Pour Andréa Ngombe Malewa, fondateur du collectif Sassoufit, si les faits sont avérés, ils illustrent une pratique abusive et aussi une grande maladresse du nouveau président tchadien.
"Il a pêché par jeunesse dictatoriale en achetant des biens de luxe en France, là où ses confrères dans la dictature ont déjà déplacé leurs intérêts vers des endroits comme Dubaï, ou d'autres endroits en Asie, notamment Macao, Hong Kong ou encore la Chine continentale", insiste M. Ngombe.
Pour lui, "le président tchadien a des velléités d'aller vers Moscou et l'arme judiciaire est une manière de lui rappeler qu'il ne peut pas faire ce qu'il veut au Tchad."
Une situation qui a du mal à passer au Tchad
Max Kemkoye, président de l'UDP, l'Union des démocrates pour le développement et le progrès au Tchad, rappelle que cela fait plus de trois décennies que les abus de biens sociaux sont commis délibérément au Tchad, dans une totale impunité.
"Pour un pays où 6,5 millions ou sept millions de personnes vivent dans l'extrême pauvreté, où des femmes donnent la vie en mourant, où des dizaines de jeunes diplômés finissent chaque année sans avoir accès à l'emploi, dépenser autant d'argent pour des costumes est bel et bien un crime et le délinquant doit être poursuivi et sévèrement puni", fustige-t-il.
Cette affaire rappelle des affaires similaires de "biens mal acquis" avec le président congolais Denis Sassou-Nguesso, le président gabonais Ali Bongo, ou encore son homologue équato-guinéen, Teodoro Obiang Nguema.
Faiblesse des systèmes judiciaires
Pour Jimmy Kande, président du réseau de lutte contre la corruption Unis, cette révélation à propos du Tchad démontre que le système judiciaire en Afrique est encore très faible.
Dans la plupart des cas, souligne M. Kande, "on se retrouve avec des questions de biens mal acquis qui sont traités à l'étranger parce que les organes ou les systèmes qui existent en Afrique sont eux aussi impliqués dans des affaires de corruption.

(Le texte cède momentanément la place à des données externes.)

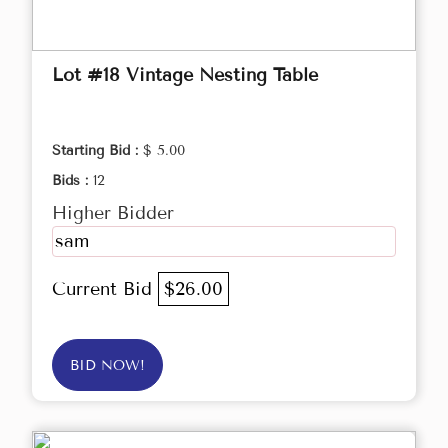
Lot #18 Vintage Nesting Table
Starting Bid :
$ 5.00
Bids :
12
Higher Bidder
sam
Current Bid
$26.00
BID NOW!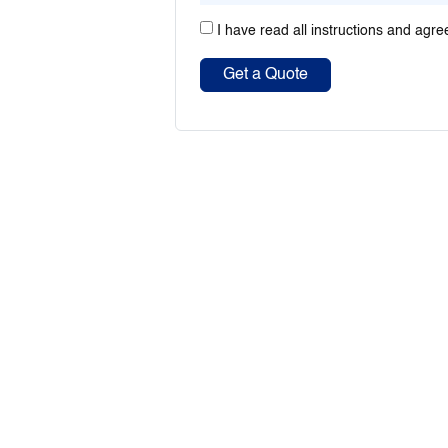
I have read all instructions and agre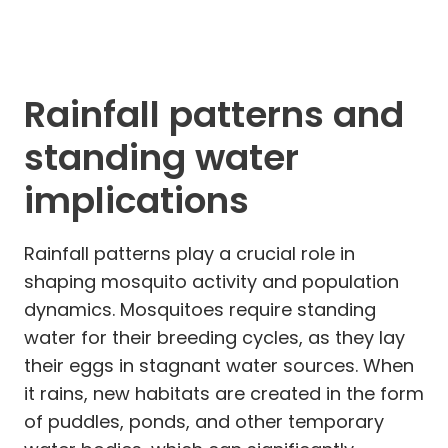
Rainfall patterns and
standing water
implications
Rainfall patterns play a crucial role in
shaping mosquito activity and population
dynamics. Mosquitoes require standing
water for their breeding cycles, as they lay
their eggs in stagnant water sources. When
it rains, new habitats are created in the form
of puddles, ponds, and other temporary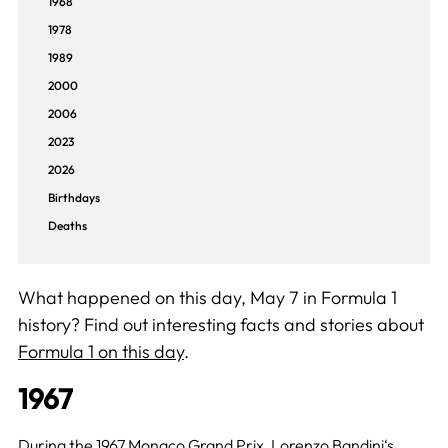
1968
1978
1989
2000
2006
2023
2026
Birthdays
Deaths
What happened on this day, May 7 in Formula 1
history? Find out interesting facts and stories about
Formula 1 on this day
.
1967
During the 1967 Monaco Grand Prix,
Lorenzo Bandini
‘s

Cela nous emmène également à nous poser des questions sur la qualité des systèmes judiciaires dans nos pays pour essayer d'endiguer cette situation parce que, dans ce cas, nous parlons de faits qui ont déjà été consommés, des vêtements qui auraient déjà été achetés, mais comment est-ce que nos instances nationales peuvent prévenir ce genre d'actions ? Cela passe aussi par la volonté politique".

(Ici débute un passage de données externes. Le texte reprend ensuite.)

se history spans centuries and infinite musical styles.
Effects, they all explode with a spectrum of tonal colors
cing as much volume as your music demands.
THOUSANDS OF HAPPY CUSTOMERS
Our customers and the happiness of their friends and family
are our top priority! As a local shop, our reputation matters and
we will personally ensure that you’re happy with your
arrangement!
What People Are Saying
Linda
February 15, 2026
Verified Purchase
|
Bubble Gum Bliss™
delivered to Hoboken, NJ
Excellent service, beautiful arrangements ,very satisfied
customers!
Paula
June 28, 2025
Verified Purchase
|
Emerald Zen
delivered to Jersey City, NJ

Selon Mediapart, "les versements ont été opérés depuis une mystérieuse société baptisée MHK Full Business, enregistrée à N'Djamena, et disposant d'un compte au sein de la Banque commerciale du Chari (BCC), un des huit établissements bancaires agréés au Tchad".
L'enquête pourrait être élargie au patrimoine immobilier que détient la famille Déby et son entourage en France, précise la presse hexagonale.